Margo Gelhorn, coming out on the lawn, saw the full moon halfway up the sky. Earth’s satellite was as vividly three-dimensional as a mottled marble basketball. Its pale gold hue fitted the weather rarity of a balmy Pacific Coast evening.

“There’s the bitch up there now,” Margo said.

Paul Hagbolt, emerging through the door behind her, laughed uneasily. “You really do think of the moon as a rival.”

“Rival, hell. She’s got Don,” the blonde girl said flatly. “She’s even got Miaow here hypnotized.” She was holding in her arms a tranquil gray cat, in whose green eyes the moon was two smudged pearls.

Paul too turned his gaze on the moon, or rather toward a point near its top, above the Mare Imbrium shadow. He couldn’t distinguish the crater Plato holding Moonbase U.S., but he knew it was in view.

Margo said bitterly: “It’s bad enough to have to look up at that graveyard monstrosity, knowing Don’s there, exposed to all the dangers of a graveyard planet But now that we have to think about this other thing that’s shown up in the astronomical photographs—”

“Margo!” Paul said sharply, automatically flashing a look around. “That’s still classified information. We shouldn’t be talking about it — not here.”

“The Project’s turning you into an old auntie! Besides, you’ve given me no more than a hint—”

“I shouldn’t have given you even that.”

“Well, what are we going to talk about, then?”

Paul let off a sigh. “Look,” he said, “I thought we came outside to watch the eclipse, maybe take a drive, too—”

“Oh, I forgot the eclipse! The moon’s turned a little smoky, don’t you think? Has it started?”

“Looks like it,” Paul said. “It’s time for first contact”

“What’ll the eclipse do to Don?”

“Nothing much.
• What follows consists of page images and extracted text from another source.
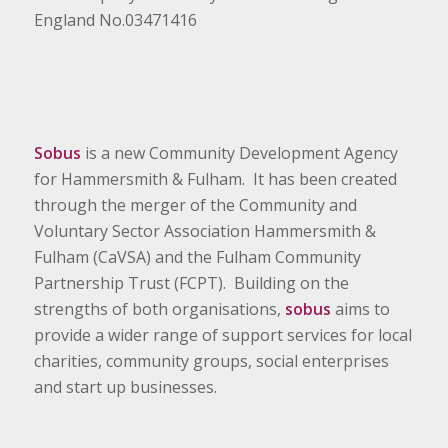
England No.03471416
Sobus
is a new Community Development Agency
for Hammersmith & Fulham. It has been created
through the merger of the Community and
Voluntary Sector Association Hammersmith &
Fulham (CaVSA) and the Fulham Community
Partnership Trust (FCPT). Building on the
strengths of both organisations,
sobus
aims to
provide a wider range of support services for local
charities, community groups, social enterprises
and start up businesses.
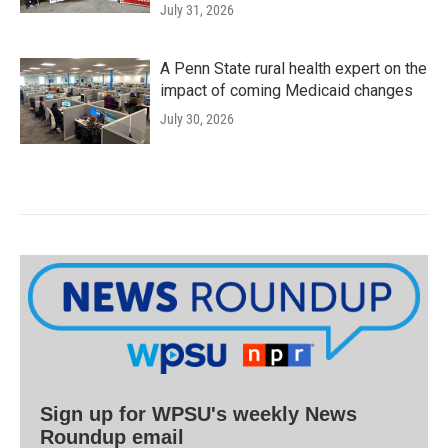
July 31, 2026
A Penn State rural health expert on the
impact of coming Medicaid changes
July 30, 2026
Sign up for WPSU's weekly News
Roundup email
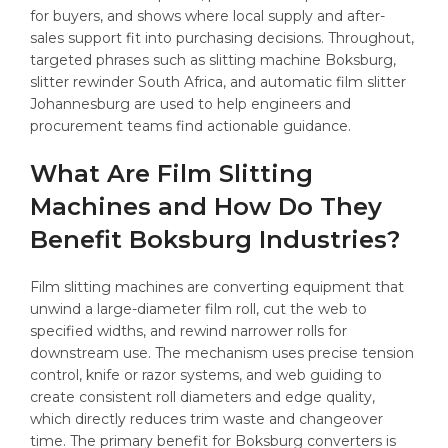
for buyers, and shows where local supply and after-
sales support fit into purchasing decisions. Throughout,
targeted phrases such as slitting machine Boksburg,
slitter rewinder South Africa, and automatic film slitter
Johannesburg are used to help engineers and
procurement teams find actionable guidance.
What Are Film Slitting
Machines and How Do They
Benefit Boksburg Industries?
Film slitting machines are converting equipment that
unwind a large-diameter film roll, cut the web to
specified widths, and rewind narrower rolls for
downstream use. The mechanism uses precise tension
control, knife or razor systems, and web guiding to
create consistent roll diameters and edge quality,
which directly reduces trim waste and changeover
time. The primary benefit for Boksburg converters is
It’ll get dark up there for a while. That’s all. Oh yes, and the temperature outside Moonbase will drop 250 degrees or so.”

“A blast from the seventh circle of Hell and he says, ‘That’s all’!”
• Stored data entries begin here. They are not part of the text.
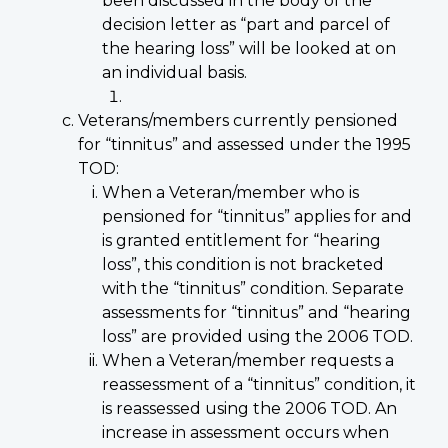
been discussed in the body of the
decision letter as “part and parcel of
the hearing loss” will be looked at on
an individual basis.
Veterans/members currently pensioned
for “tinnitus” and assessed under the 1995
TOD:
When a Veteran/member who is
pensioned for “tinnitus” applies for and
is granted entitlement for “hearing
loss”, this condition is not bracketed
with the “tinnitus” condition. Separate
assessments for “tinnitus” and “hearing
loss” are provided using the 2006 TOD.
When a Veteran/member requests a
reassessment of a “tinnitus” condition, it
is reassessed using the 2006 TOD. An
increase in assessment occurs when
“Not as bad as it sounds. You see, the temperature will be about 150 degrees above zero to start with,” Paul explained.

“A Siberian cold wave cubed on top of scalding heat and he says, ‘That’s ducky’! And when I think of this other, unknown horror creeping toward the moon from outer space—”

“Drop it, Margo!” The smile left Paul’s face. “You’re talking strictly off the top of your imagination.”